Double primary malignancies are relatively rare, occurring in only 0.18% of cancer patients, according to a study that analyzed 23,260 cancer patients who were registered to a regional cancer institute in India [1]. Double primary malignancies can be totally incidental, but it can also be relevant to note whether they share inherited, environmental, and iatrogenic risk factors. It has been reported that multiple myeloma (MM) patients show an increased incidence of squamous cell carcinoma (SCC) [2]. To the best of our knowledge, however, this is the first case report of conjunctival SCC in a MM patient. Written informed consent for publication of the research details and clinical images was obtained from the patient.

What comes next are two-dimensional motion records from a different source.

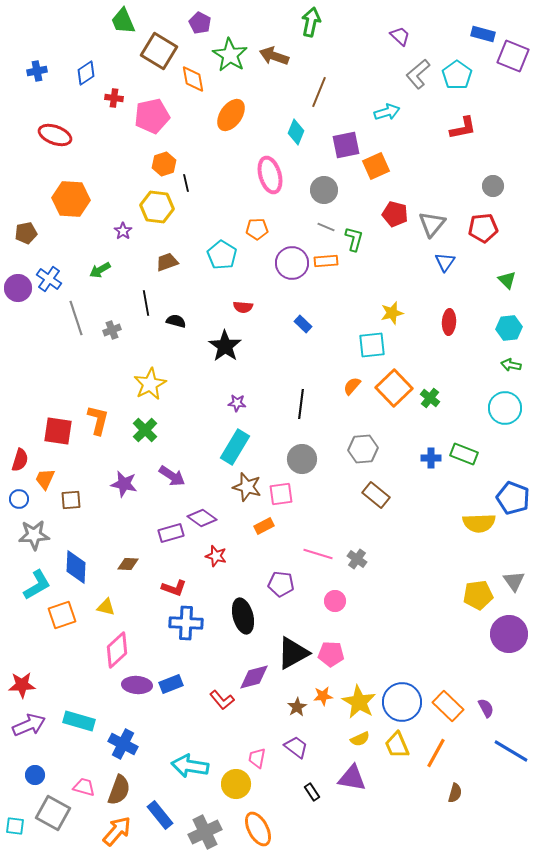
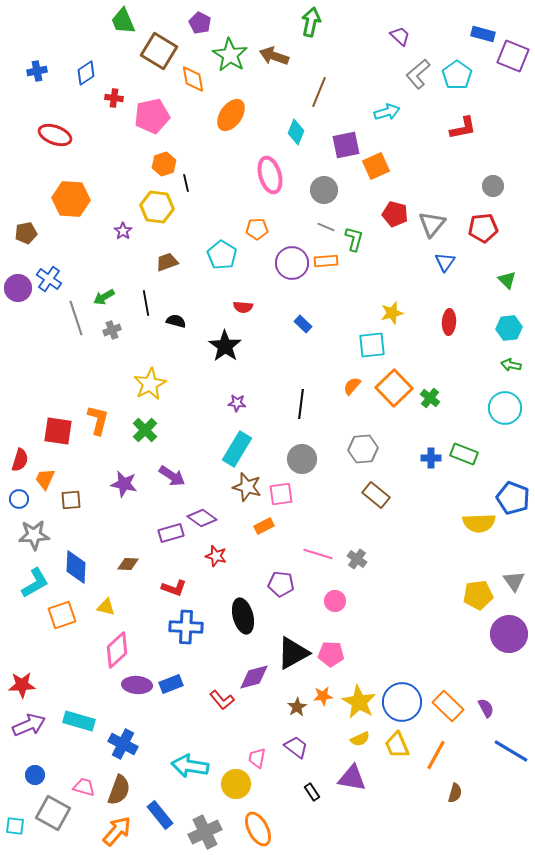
green arrow at (100, 270): moved 4 px right, 27 px down
cyan rectangle at (235, 447): moved 2 px right, 2 px down
cyan L-shape at (37, 585): moved 2 px left, 2 px up
blue cross at (186, 623): moved 4 px down
orange line at (436, 753): moved 2 px down
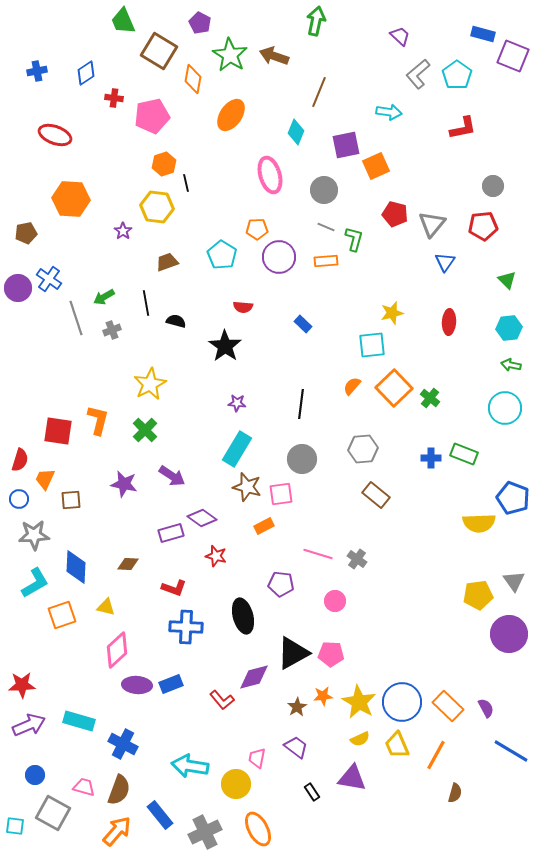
green arrow at (311, 22): moved 5 px right, 1 px up
orange diamond at (193, 79): rotated 20 degrees clockwise
cyan arrow at (387, 112): moved 2 px right; rotated 25 degrees clockwise
red pentagon at (483, 228): moved 2 px up
purple circle at (292, 263): moved 13 px left, 6 px up
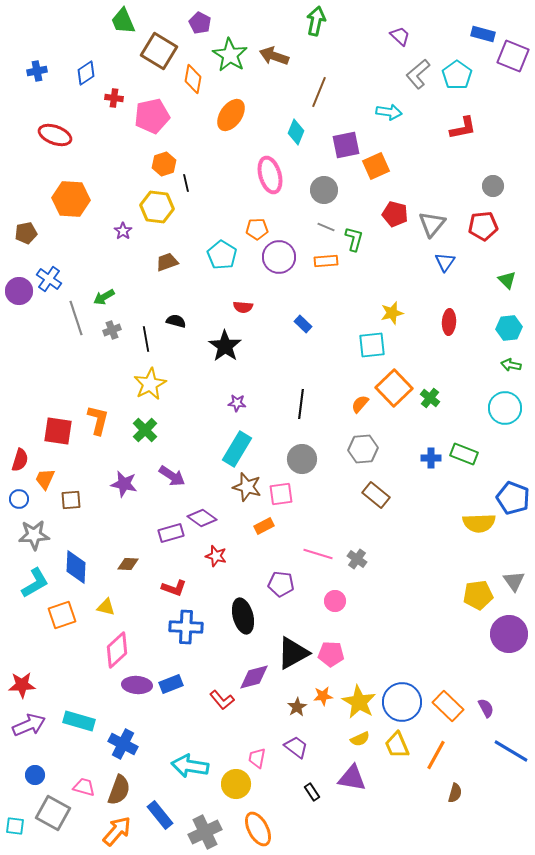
purple circle at (18, 288): moved 1 px right, 3 px down
black line at (146, 303): moved 36 px down
orange semicircle at (352, 386): moved 8 px right, 18 px down
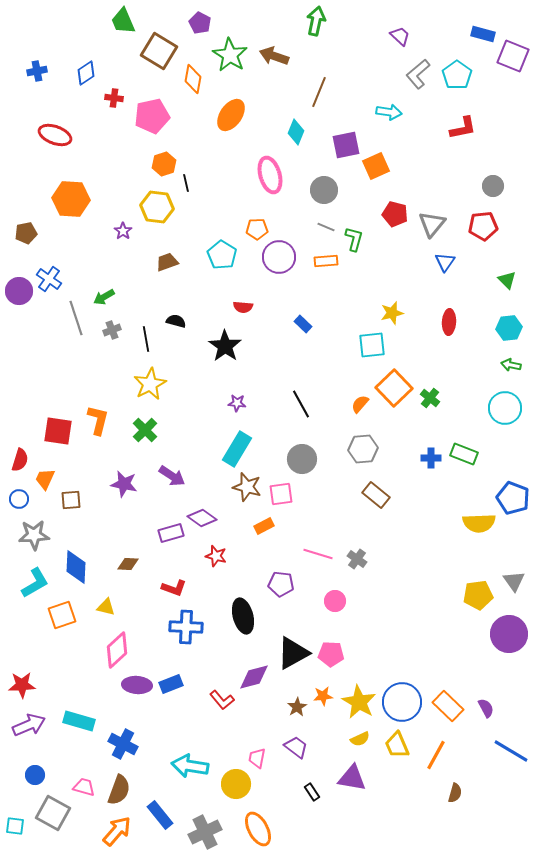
black line at (301, 404): rotated 36 degrees counterclockwise
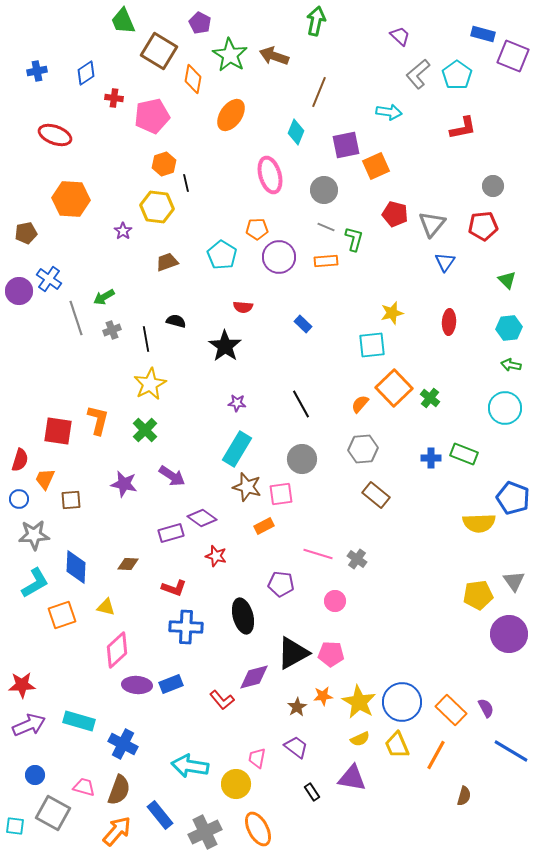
orange rectangle at (448, 706): moved 3 px right, 4 px down
brown semicircle at (455, 793): moved 9 px right, 3 px down
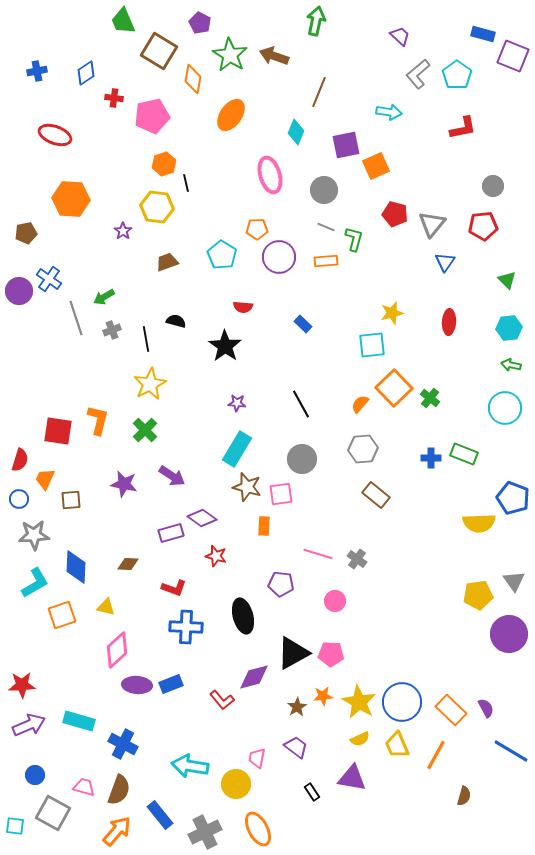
orange rectangle at (264, 526): rotated 60 degrees counterclockwise
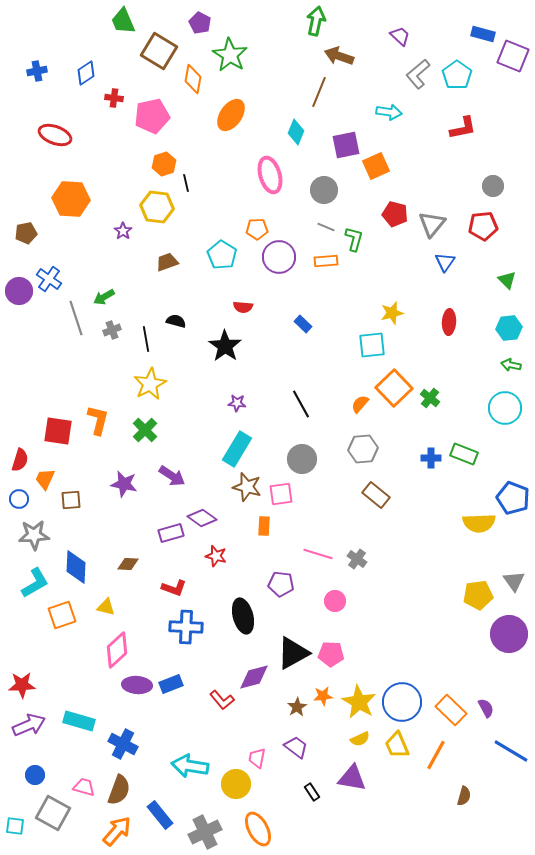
brown arrow at (274, 56): moved 65 px right
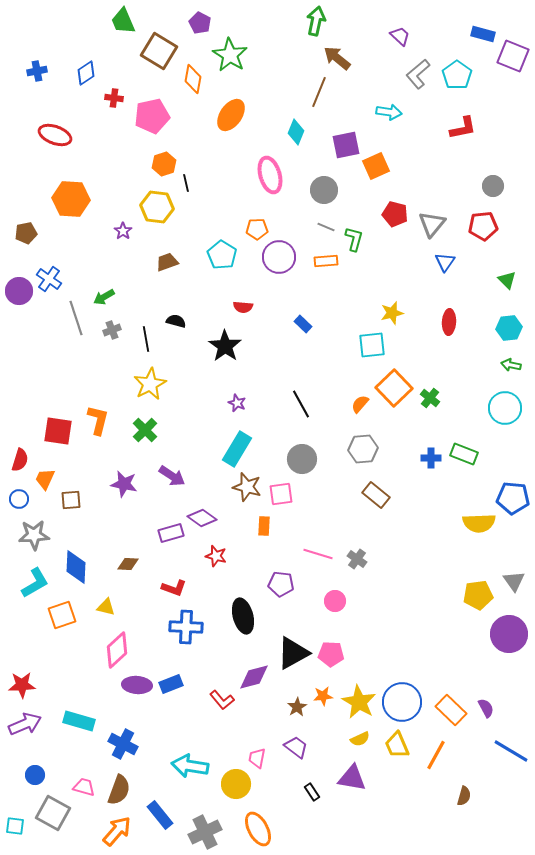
brown arrow at (339, 56): moved 2 px left, 2 px down; rotated 20 degrees clockwise
purple star at (237, 403): rotated 18 degrees clockwise
blue pentagon at (513, 498): rotated 16 degrees counterclockwise
purple arrow at (29, 725): moved 4 px left, 1 px up
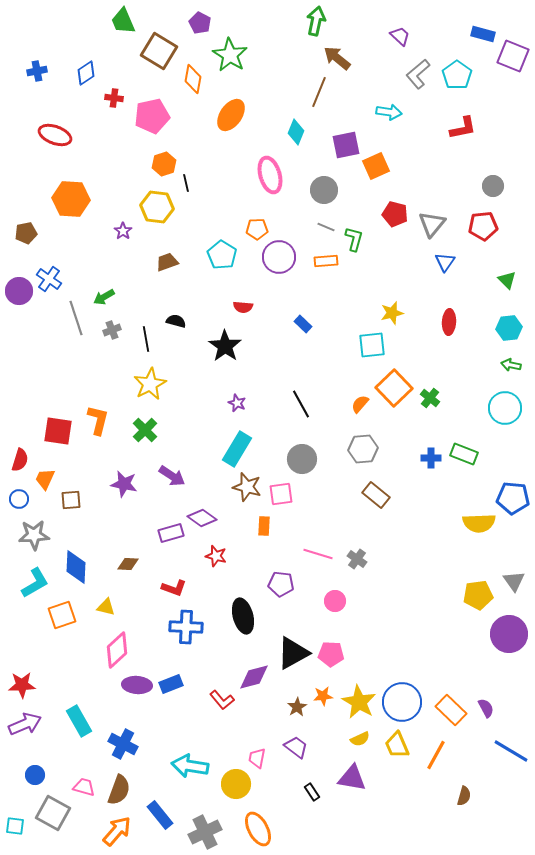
cyan rectangle at (79, 721): rotated 44 degrees clockwise
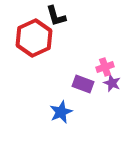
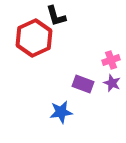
pink cross: moved 6 px right, 7 px up
blue star: rotated 15 degrees clockwise
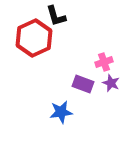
pink cross: moved 7 px left, 2 px down
purple star: moved 1 px left
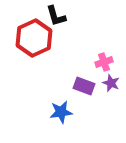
purple rectangle: moved 1 px right, 2 px down
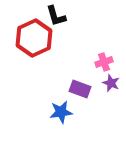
purple rectangle: moved 4 px left, 3 px down
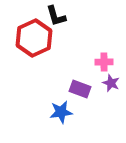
pink cross: rotated 18 degrees clockwise
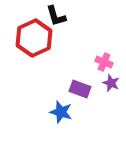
pink cross: rotated 24 degrees clockwise
blue star: rotated 25 degrees clockwise
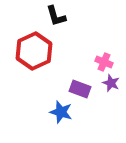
red hexagon: moved 13 px down
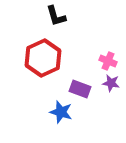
red hexagon: moved 9 px right, 7 px down
pink cross: moved 4 px right, 1 px up
purple star: rotated 12 degrees counterclockwise
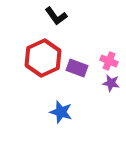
black L-shape: rotated 20 degrees counterclockwise
pink cross: moved 1 px right
purple rectangle: moved 3 px left, 21 px up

A 69-year-old man with a past history of coronary artery occlusive disease, chronic kidney disease, and MM, was referred to the Department of Ophthalmology, Severance Hospital, Yonsei University College of Medicine (Seoul, Korea) for conjunctival mass in his left eye. About 1 year prior to his visit, he was diagnosed with MM at Severance Hospital, and went through nine cycles of a bortezomib-melphalan-prednisolone (VMP) regimen systemic chemotherapy.

Upon the slit-lamp examination of his left eye, gray-whitish, gelatinous, well circumscribed, immobile, elevated 2 × 2-mm sized conjunctival mass was detected at the nasal perilimbal area (Fig. 1A). The morphologic findings and location suggested the impression of conjunctival intraepithelial neoplasia or SCC.

Conjunctival mass excision with biopsy and local cryotherapy was done on July 1, 2020. The biopsy results confirmed the diagnosis of well differentiated type of SCC. Hematoxylin-eosin-stained sections presented with nests of atypical squamous cells (Fig. 1C, 1D). Postoperative orbital magnetic resonance imaging with contrast enhancement showed no residual tumor, and interferon alfa-2a 1 mIU/mL eye drops, made from Roferon-A prefilled injection (3 mIU/0.5 mL, Roche), were applied to his left eye four times a day for 1 month as an adjuvant chemotherapy. After this course, 0.04% mitomycin C (MMC) eye drops, diluted from MMC injection 10 mg (Korea United Pharm Inc) were used four times per day since, interferon alfa-2a became unavailable. After three cycles (one cycle meaning 2 weeks of use and 2 weeks of rest) of topical MMC chemotherapy, regular follow-ups were done for 2.5 years and no recurrence was noticed until the last follow-up on January 5, 2023 (Fig. 1B).

The association between MM and nonmelanomatous skin cancer (NMSC) has been noticed relatively recently, since MM patients have begun to live longer with improved treatment techniques. Robinson et al. [2] designated MM diagnosis as one of the significant predictors of skin cancers, along with age and Caucasian ethnicity. Among the skin cancers, SCC was found to be significantly more related to MM than basal cell carcinoma (BCC).

The reason for this association between MM and SCC has not been clearly established, but one plausible theory blames the immunocompromised nature of MM patients. MM causes the formation of abnormal plasma cells, which leads to systemic immunodeficiency through various mechanisms. Immunodeficiency facilitates the proliferation of human papillomavirus, which acts as a cocarcinogen of the skin cancer. Euvrard et al. [3] reported that immunosuppression in solid organ transplant recipients resulted in 65- to 250-fold and 10-fold increased risks of developing SCC and BCC, respectively.

Another theory focuses on MM treatment-related risk factors for second primary malignancies. The major drugs used in MM therapy include alkylating agents (melphalan, cyclophosphamide), corticosteroids (dexamethasone, prednisone), immunomodulatory drugs (thalidomide, lenalidomide, pomalidomide), and proteasome inhibitors (bortezomib, carfilzomib, ixazomib). Combinations of two or more of these drugs are the current standard treatment options for MM. Musto et al. [4] reviewed and concluded that the incidence of second primary malignancies increased when lenalidomide was administered either after or concurrently with melphalan.

Here, we report a second primary conjunctival SCC in a MM patient. There has been a recent report of orbital SCC in a MM patient [5], but this is the first report of conjunctival SCC in a MM patient, to the best of our knowledge. Although an explicit mechanism of the relationship between MM and SCC has not yet been established, there are some possible theories, and further research is needed to fully understand the relationship. Hematological clinicians who deal with MM patients are advised to pay more attention to suspicious skin lesions, and even to the conjunctival masses of MM patients, since they may be indicative of SCC.